There's a simple reason people aren't buying iPhones like they used to

Justin Sullivan/Getty ImagesVisitors inspect the new iPhone XR during an Apple special event at the Steve Jobs Theatre on September 12, 2018 in Cupertino, California. Apple released three new versions of the iPhone and an update Apple Watch.
  • Apple shares fell more than 4% Tuesday amid growing concerns around a slowing iPhone cycle.
  • At least four of the tech giant’s suppliers have cut their own guidance due in part to weakness in the smartphone market.
  • The slowdown in the smartphone market is due largely to rising prices and consumers holding onto their models for longer periods of time relative to previous cycles, one bullish analyst said.
  • Watch Apple trade live here.

Apple shares have taken a beating of late, and a growing roster of Wall Street analysts say a slowdown in its iPhone cycle is to blame.

But the reason for the slowdown may be more straightforward than investors think, according to some analysts.

iPhone owners are holding onto models for longer periods as their quality improves and the average selling price rises, leading to a slowdown in the product’s replacement cycle, said Angelo Zino, senior equity analyst at CFRA.

“[Apple] continues to try to push toward these higher-price devices, and we think that is continuing to cause a slowdown in the replacement cycle,” Zino said on Tuesday, adding he doesn’t see that as a broader warning for the state of the US consumer.

He told Business Insider that he expects the current iPhone cycle to trend down for the first time since 2007. That year, on the heels of the global financial crisis and due to high comparable numbers, revenue fell 12% and units sold slid 8%.

Apple said in its quarterly earnings report last month that it would no longer disclose the number of units sold for products including the iPhone, an announcement that weighed on the stock during the November earnings call.

Still, Zino remains a bull, even as some of his peers have turned bearish on Apple. He maintains a “buy” rating with a price target of $US255, implying a 45% rise from current levels, and said he would change his tune on Apple if he saw a meaningful reduction in the company’s active user base.

“The most ominous sign, and the most tell-tale sign that the Apple bull story could decline, is the decline of its installed base at some point,” Zino said in a phone interview, adding he remains bullish on the company’s free cash flow.

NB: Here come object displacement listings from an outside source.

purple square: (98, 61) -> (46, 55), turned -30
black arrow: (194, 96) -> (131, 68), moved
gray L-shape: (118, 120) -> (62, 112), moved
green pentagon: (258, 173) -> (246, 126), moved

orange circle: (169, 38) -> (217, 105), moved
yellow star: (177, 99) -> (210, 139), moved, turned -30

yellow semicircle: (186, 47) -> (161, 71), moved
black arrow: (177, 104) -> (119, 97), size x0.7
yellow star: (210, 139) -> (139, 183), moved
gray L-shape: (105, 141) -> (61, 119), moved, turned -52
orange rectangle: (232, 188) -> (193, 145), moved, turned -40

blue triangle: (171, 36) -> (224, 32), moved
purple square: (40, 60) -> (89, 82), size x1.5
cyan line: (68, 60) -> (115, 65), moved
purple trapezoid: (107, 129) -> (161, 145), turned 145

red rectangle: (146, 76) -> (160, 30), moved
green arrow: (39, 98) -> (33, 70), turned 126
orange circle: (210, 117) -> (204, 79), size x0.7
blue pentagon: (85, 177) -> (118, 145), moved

Others echo a similar sentiment. The iPhone “ownership period is lengthening: users are not upgrading as frequently as they used to, possibly a combination of high retail prices but also because a significant step-up in technology upgrades means that users are more likely to want to wait for the next wave of upgrades,” HSBC analysts led by Erwan Rambourg wrote in a sweeping Apple report on Tuesday.

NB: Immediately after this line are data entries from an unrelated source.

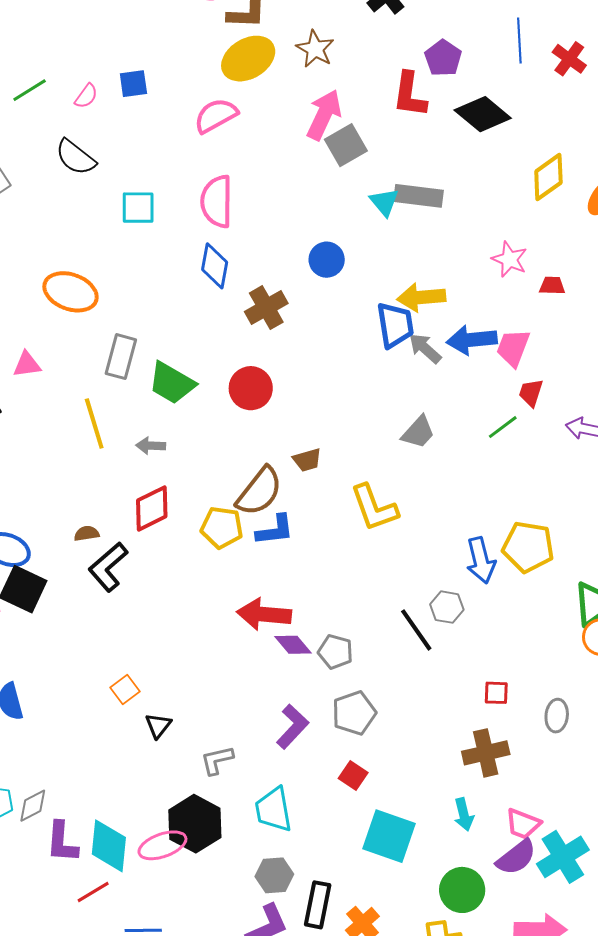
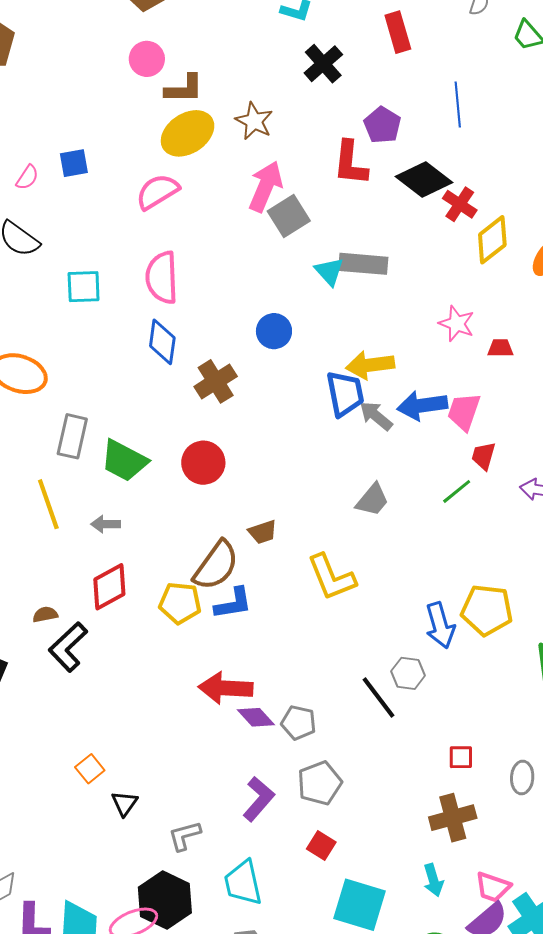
red cross: (569, 59) -> (460, 204), moved

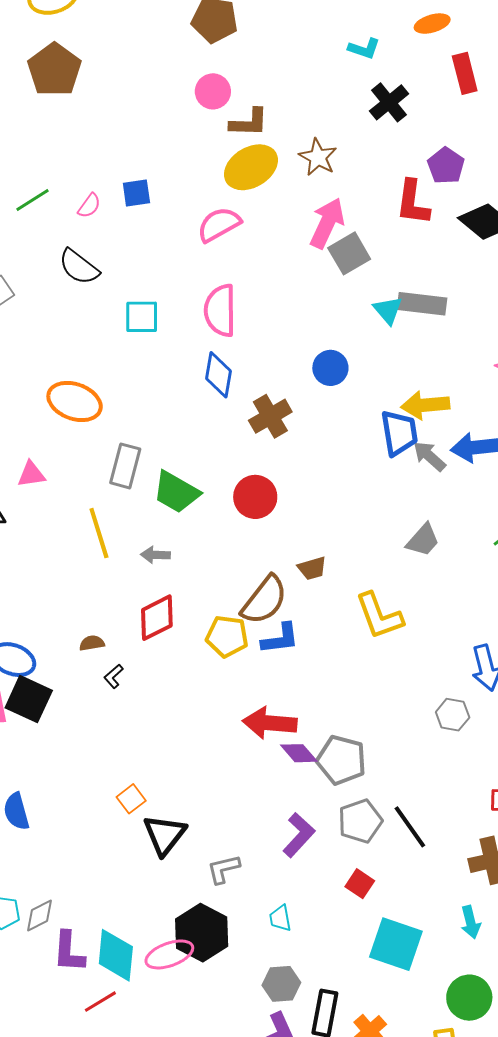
black L-shape: (68, 647) -> (114, 676), size x0.5
black line: (378, 698) -> (410, 827), moved
gray pentagon: (299, 723) -> (341, 760), size x1.4
black triangle: (124, 803) -> (165, 835), size x1.6
cyan trapezoid: (243, 883) -> (280, 918), size x0.6

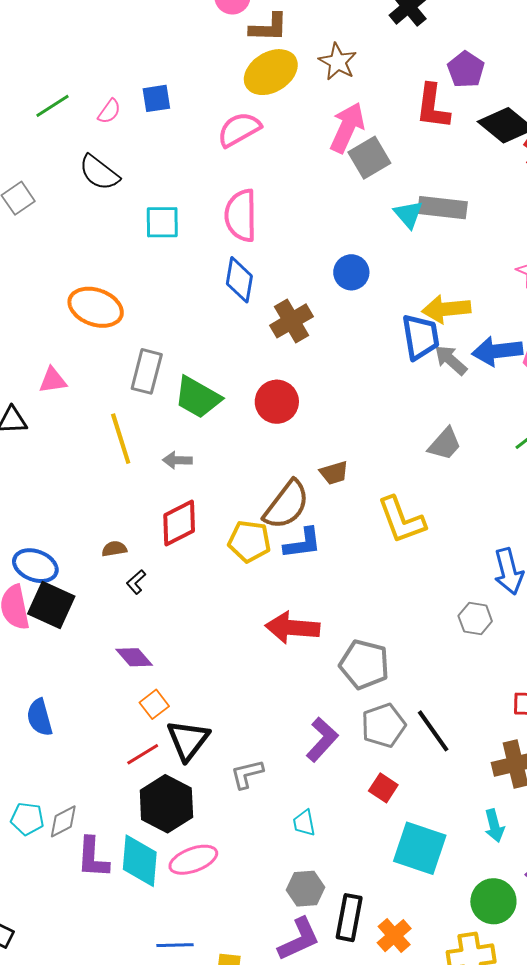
purple diamond: (299, 753) -> (134, 657), moved
black hexagon: (202, 933) -> (166, 804), moved
red line: (100, 1002) -> (143, 754), moved

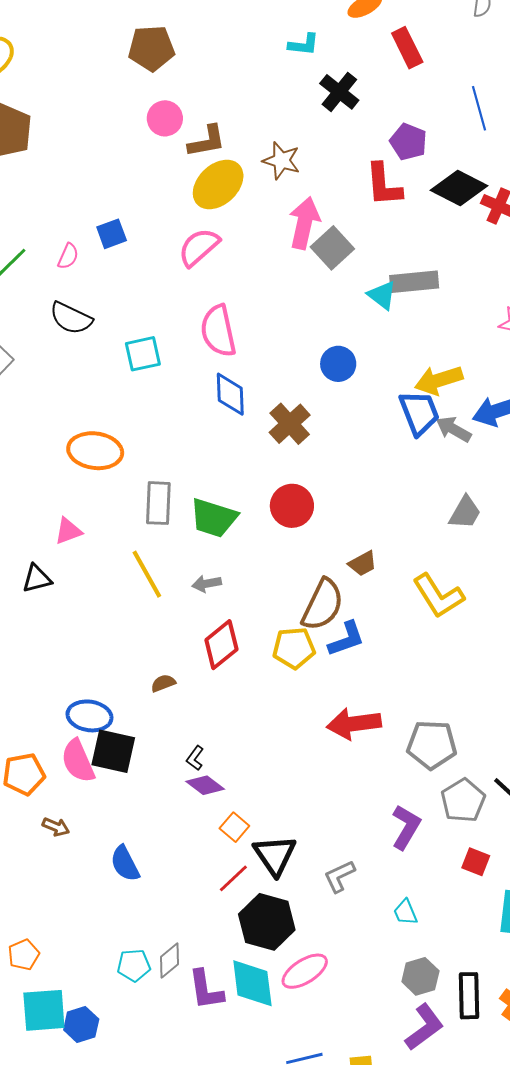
black L-shape: (136, 582) -> (195, 758), moved

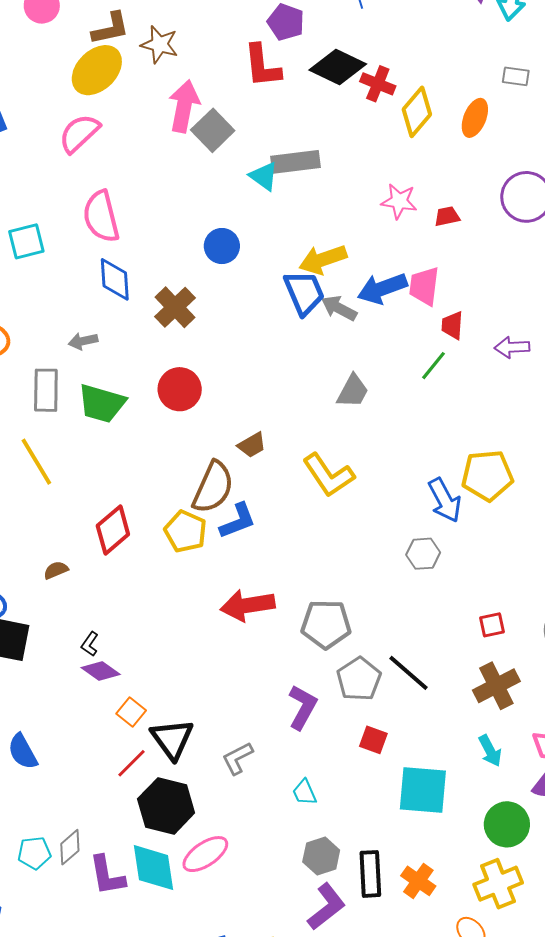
brown L-shape: (207, 141) -> (111, 28), moved
gray arrow: (207, 584) -> (83, 341), moved
yellow pentagon: (294, 648) -> (186, 531), turned 30

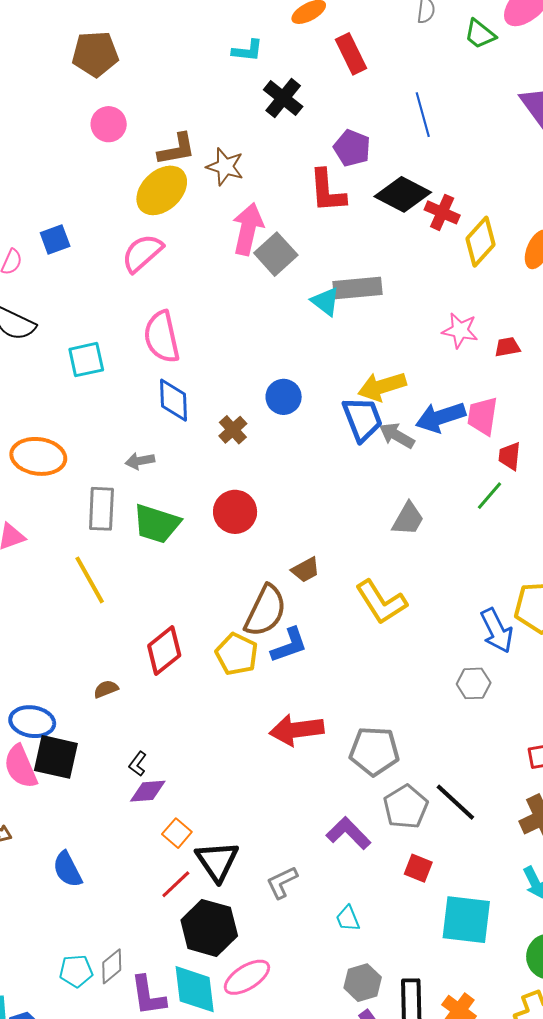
blue circle: (222, 246) -> (284, 397), moved
brown cross: (175, 307) -> (233, 430), size x0.7
purple diamond: (101, 671) -> (148, 791), turned -42
purple L-shape: (303, 707) -> (348, 833), turned -75

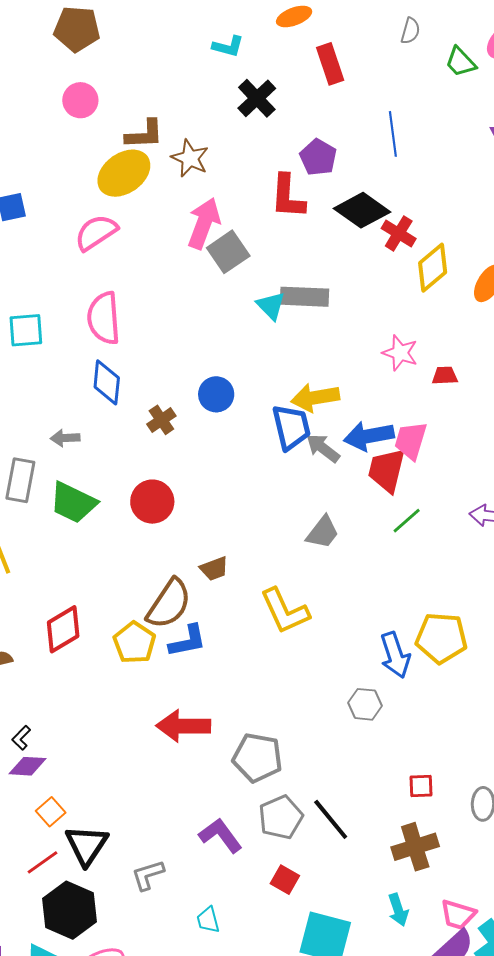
red trapezoid: (510, 456) -> (387, 470), moved, size x1.6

The firm downgraded the stock to a “hold” rating, from “buy,” and lowered its price target to $US200 from $US205. HSBC followed other Wall Street firms like Goldman Sachs, which cut its price target on the stock three times in November.

Some of Apple’s suppliers, too, have cut their guidance in recent months because of falling iPhone demand. On Tuesday, the Texas-based semiconductor manufacturer Cirrus Logic slashed its revenue guidance for its fiscal third quarter of 2019 due to a weakening smartphone market. Last month, the Austrian semiconductor manufacturer AMS cut its revenue forecast, suggesting slowing iPhone demand, days after chipmaker Lumentum slashed its own revenue and profit expectations.

Apple shares were down 22% in three months, but up 3.9% this year.